* _Data_:

++++++++

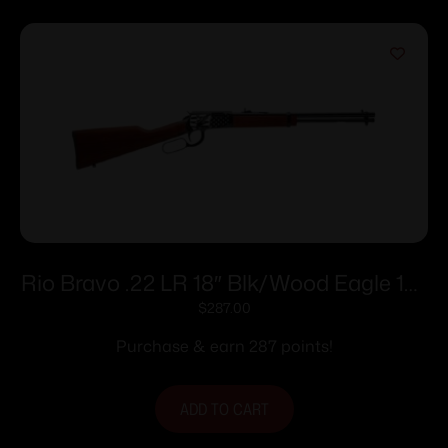
Rio Bravo .22 LR 18″ Blk/Wood Eagle 15-
rd
$
287.00
Purchase & earn 287 points!
ADD TO CART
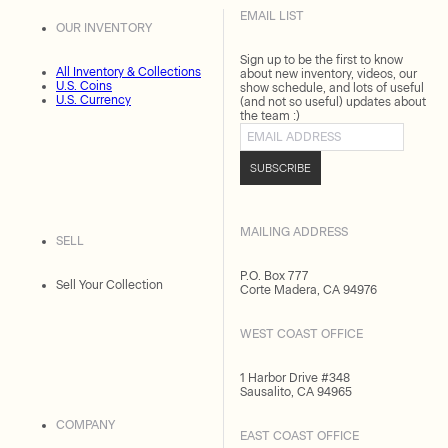
EMAIL LIST
OUR INVENTORY
Sign up to be the first to know
All Inventory & Collections
about new inventory, videos, our
U.S. Coins
show schedule, and lots of useful
U.S. Currency
(and not so useful) updates about
the team :)
Email address
SUBSCRIBE
MAILING ADDRESS
SELL
P.O. Box 777
Sell Your Collection
Corte Madera, CA 94976
WEST COAST OFFICE
1 Harbor Drive #348
Sausalito, CA 94965
COMPANY
EAST COAST OFFICE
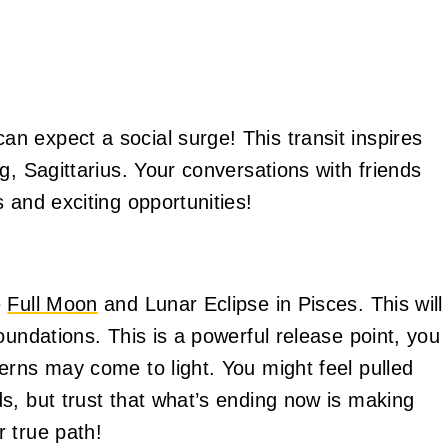
 expect a social surge! This transit inspires
g, Sagittarius. Your conversations with friends
 and exciting opportunities!
e
Full Moon
and Lunar Eclipse in Pisces. This will
oundations. This is a powerful release point, you
erns may come to light. You might feel pulled
s, but trust that what’s ending now is making
 true path!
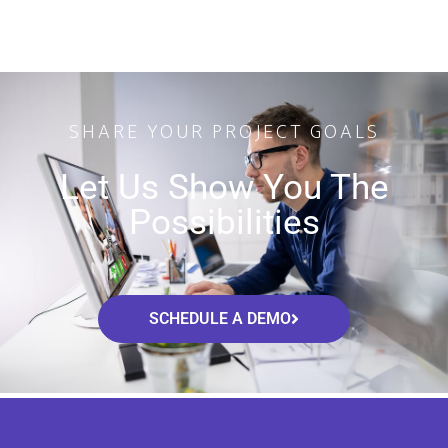
SHARE YOUR PROJECT GOALS
Let Us Show You The
Possibilities
SCHEDULE A DEMO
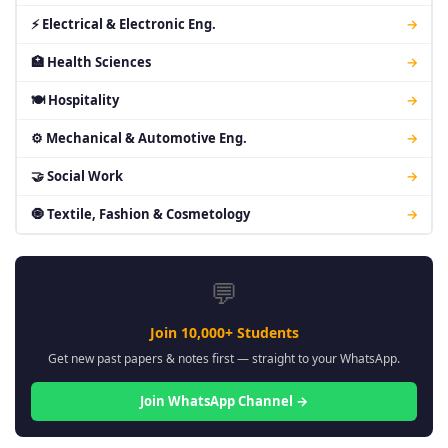
⚡ Electrical & Electronic Eng.
→
🏥 Health Sciences
→
🍽 Hospitality
→
⚙ Mechanical & Automotive Eng.
→
🤝 Social Work
→
🧿 Textile, Fashion & Cosmetology
→
💬
Join 10,000+ Students
Get new past papers & notes first — straight to your WhatsApp.
Join WhatsApp Channel →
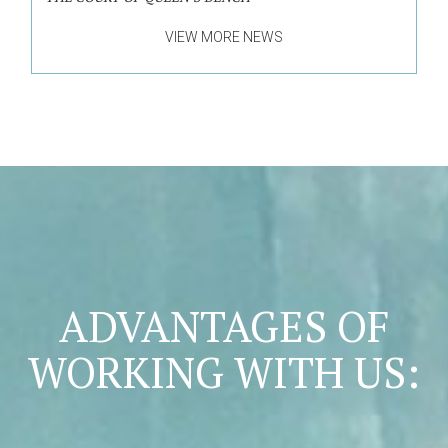
VIEW MORE NEWS
ADVANTAGES OF
WORKING WITH US:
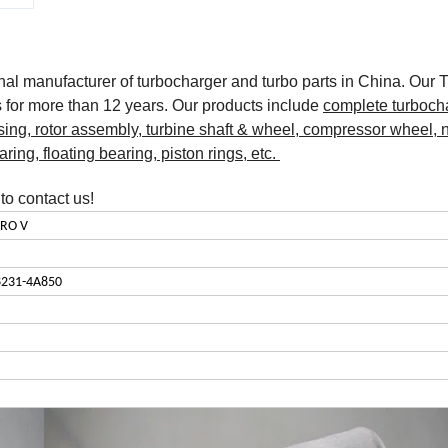
onal manufacturer of turbocharger and turbo parts in China. Our 
for more than 12 years. Our products include
complete turboch
sing, rotor assembly, turbine shaft & wheel, compressor wheel, 
earing, floating bearing, piston rings, etc.
o contact us!
URO V
8231-4A850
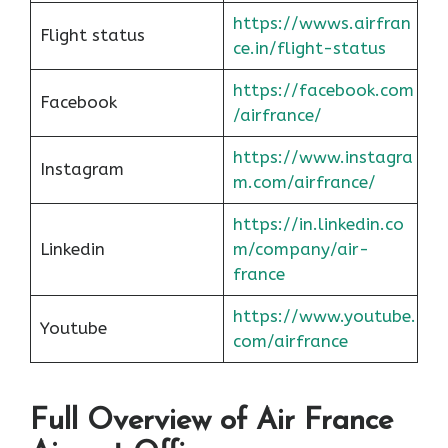
https://wwws.airfran
Flight status
ce.in/flight-status
https://facebook.com
Facebook
/airfrance/
https://www.instagra
Instagram
m.com/airfrance/
https://in.linkedin.co
Linkedin
m/company/air-
france
https://www.youtube.
Youtube
com/airfrance
Full Overview of Air France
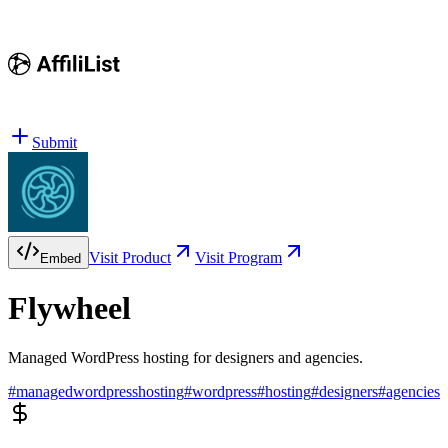
Submit
Visit Product
Visit Program
Embed
Flywheel
Managed WordPress hosting for designers and agencies.
#
managedwordpresshosting
#
wordpress
#
hosting
#
designers
#
agencies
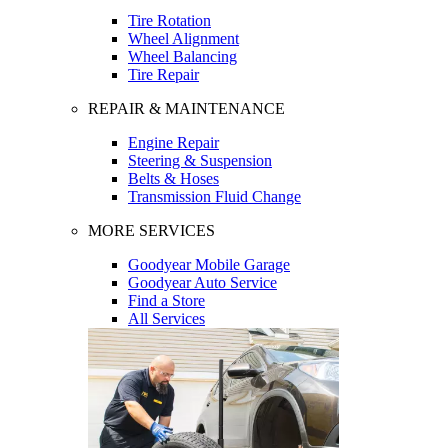
Tire Rotation
Wheel Alignment
Wheel Balancing
Tire Repair
REPAIR & MAINTENANCE
Engine Repair
Steering & Suspension
Belts & Hoses
Transmission Fluid Change
MORE SERVICES
Goodyear Mobile Garage
Goodyear Auto Service
Find a Store
All Services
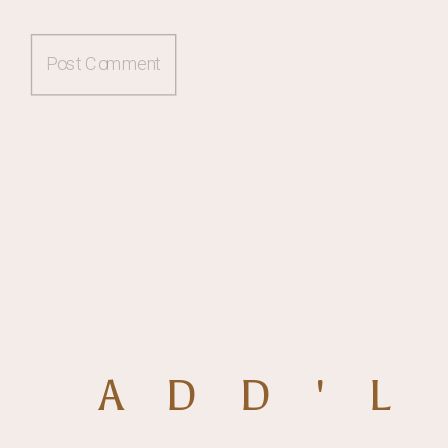
ADD'L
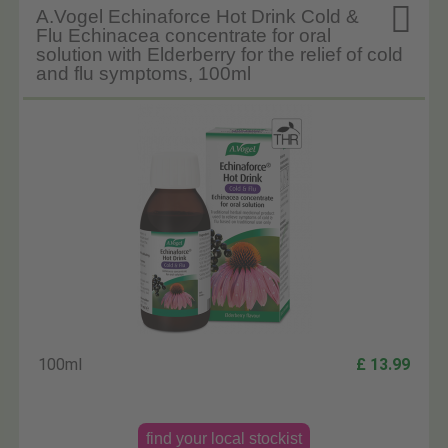

A.Vogel Echinaforce Hot Drink Cold &
Flu Echinacea concentrate for oral
solution with Elderberry for the relief of cold
and flu symptoms, 100ml
100ml
£ 13.99
find your local stockist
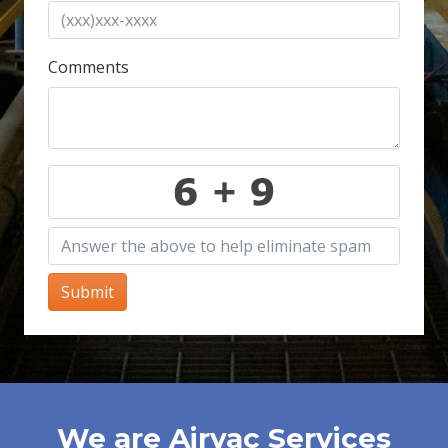
Comments
Submit
We are Airvac Services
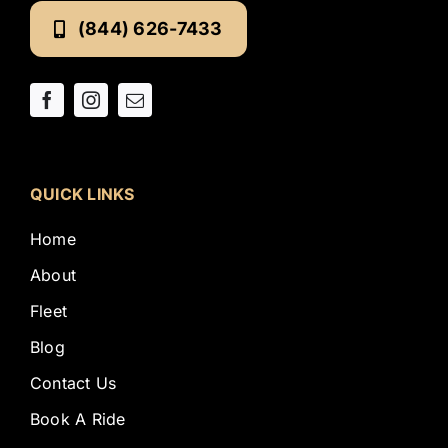
(844) 626-7433
QUICK LINKS
Home
About
Fleet
Blog
Contact Us
Book A Ride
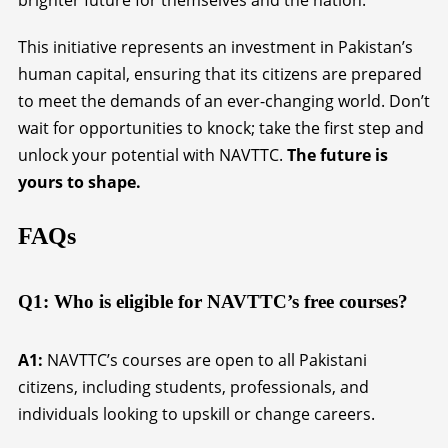
brighter future for themselves and the nation.
This initiative represents an investment in Pakistan’s
human capital, ensuring that its citizens are prepared
to meet the demands of an ever-changing world. Don’t
wait for opportunities to knock; take the first step and
unlock your potential with NAVTTC.
The future is
yours to shape.
FAQs
Q1: Who is eligible for NAVTTC’s free courses?
A1:
NAVTTC’s courses are open to all Pakistani
citizens, including students, professionals, and
individuals looking to upskill or change careers.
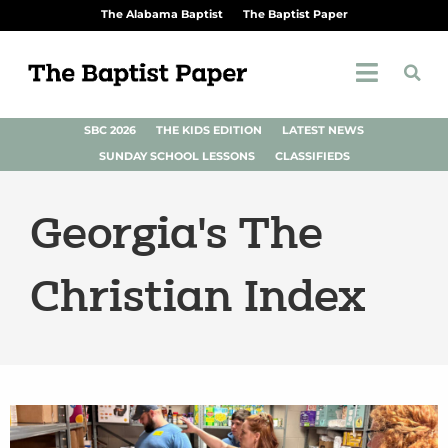
The Alabama Baptist
The Baptist Paper
SBC 2026
THE KIDS EDITION
LATEST NEWS
SUNDAY SCHOOL LESSONS
CLASSIFIEDS
Georgia's The
Christian Index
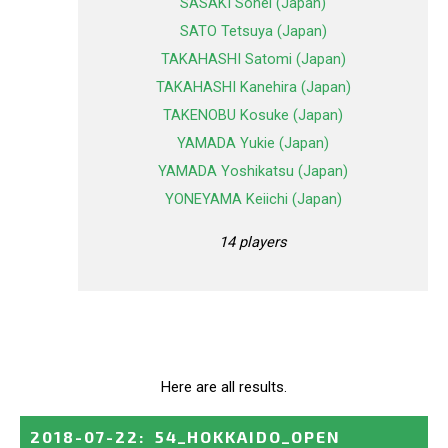
SASAKI Sohei (Japan)
SATO Tetsuya (Japan)
TAKAHASHI Satomi (Japan)
TAKAHASHI Kanehira (Japan)
TAKENOBU Kosuke (Japan)
YAMADA Yukie (Japan)
YAMADA Yoshikatsu (Japan)
YONEYAMA Keiichi (Japan)
14 players
Here are all results.
2018-07-22
:
54_HOKKAIDO_OPEN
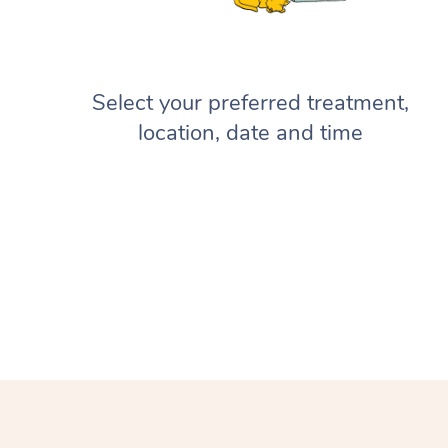
Select your preferred treatment,
location, date and time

++++++++

* _Work to complete_:
From the first line of the entries above down to the line holding "m.com/airfrance/", quote each line exactly and nothing else, skipping pictures.

* _Task answer_:
Rio Bravo .22 LR 18″ Blk/Wood Eagle 15-
rd
$
287.00
Purchase & earn 287 points!
ADD TO CART
EMAIL LIST
OUR INVENTORY
Sign up to be the first to know
All Inventory & Collections
about new inventory, videos, our
U.S. Coins
show schedule, and lots of useful
U.S. Currency
(and not so useful) updates about
the team :)
Email address
SUBSCRIBE
MAILING ADDRESS
SELL
P.O. Box 777
Sell Your Collection
Corte Madera, CA 94976
WEST COAST OFFICE
1 Harbor Drive #348
Sausalito, CA 94965
COMPANY
EAST COAST OFFICE
 expect a social surge! This transit inspires
g, Sagittarius. Your conversations with friends
 and exciting opportunities!
e
Full Moon
and Lunar Eclipse in Pisces. This will
oundations. This is a powerful release point, you
erns may come to light. You might feel pulled
s, but trust that what’s ending now is making
 true path!
SHARE YOUR PROJECT GOALS
Let Us Show You The
Possibilities
SCHEDULE A DEMO
⚡ Electrical & Electronic Eng.
→
🏥 Health Sciences
→
🍽 Hospitality
→
⚙ Mechanical & Automotive Eng.
→
🤝 Social Work
→
🧿 Textile, Fashion & Cosmetology
→
💬
Join 10,000+ Students
Get new past papers & notes first — straight to your WhatsApp.
Join WhatsApp Channel →
VIEW MORE NEWS
ADVANTAGES OF
WORKING WITH US:
onal manufacturer of turbocharger and turbo parts in China. Our 
for more than 12 years. Our products include
complete turboch
sing, rotor assembly, turbine shaft & wheel, compressor wheel, 
earing, floating bearing, piston rings, etc.
o contact us!
URO V
8231-4A850
https://wwws.airfran
Flight status
ce.in/flight-status
https://facebook.com
Facebook
/airfrance/
https://www.instagra
Instagram
m.com/airfrance/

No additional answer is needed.